Dipankar Mazumdar: Apache Iceberg: enabling an open lakehouse architecture for large-scale analytics

Anastasia Khomyakova
Jun 20, 2023
2 min read

Updated: Nov 6, 2023

Dipankar is currently a Staff Data Advocate at Onehouse.ai, where he focuses on open-source projects such as Apache Hudi and Onetable to help engineering teams build and scale robust data analytics platforms. Before this, he worked on critical open-source projects such as Apache Iceberg and Apache Arrow at Dremio. For most of his career, Dipankar worked at the intersection of Data Visualization and Machine Learning. He also holds a Master's in Computer Science with a research area focused on ExplainableAI.

Apache Iceberg: enabling an open lakehouse architecture for large-scale analytics.

Data Lakes have been built with a desire to democratize data - to allow more and more people, tools, and applications to make use of data.

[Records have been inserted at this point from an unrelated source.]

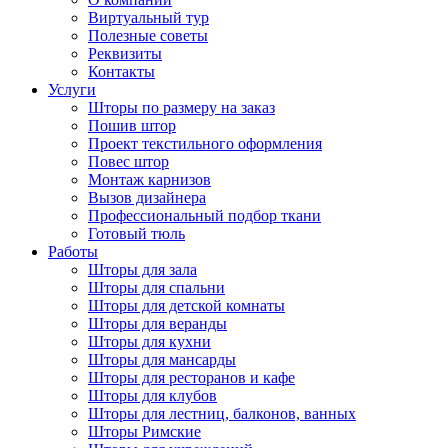
Виртуальный тур
Полезные советы
Реквизиты
Контакты
Услуги
Шторы по размеру на заказ
Пошив штор
Проект текстильного оформления
Повес штор
Монтаж карнизов
Вызов дизайнера
Профессиональный подбор ткани
Готовый тюль
Работы
Шторы для зала
Шторы для спальни
Шторы для детской комнаты
Шторы для веранды
Шторы для кухни
Шторы для мансарды
Шторы для ресторанов и кафе
Шторы для клубов
Шторы для лестниц, балконов, ванных
Шторы Римские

A key capability needed to achieve it is hiding the complexity of underlying data structures and physical data storage from users. The de-facto standard has been the Hive table format, released by Facebook, which addresses some of these problems, but falls short on data, user, and application scale.

Apache Iceberg is a foundational technology for implementing an open data lakehouse, an architecture that addresses the limitations of traditional data architecture patterns. These limitations include having to ETL the data into each tool creating data drift and data silos, high costs making it cost prohibitive to make warehouse features available to all of your data and lack of flexibility forcing you to adjust your workflow to the tool your data is locked in.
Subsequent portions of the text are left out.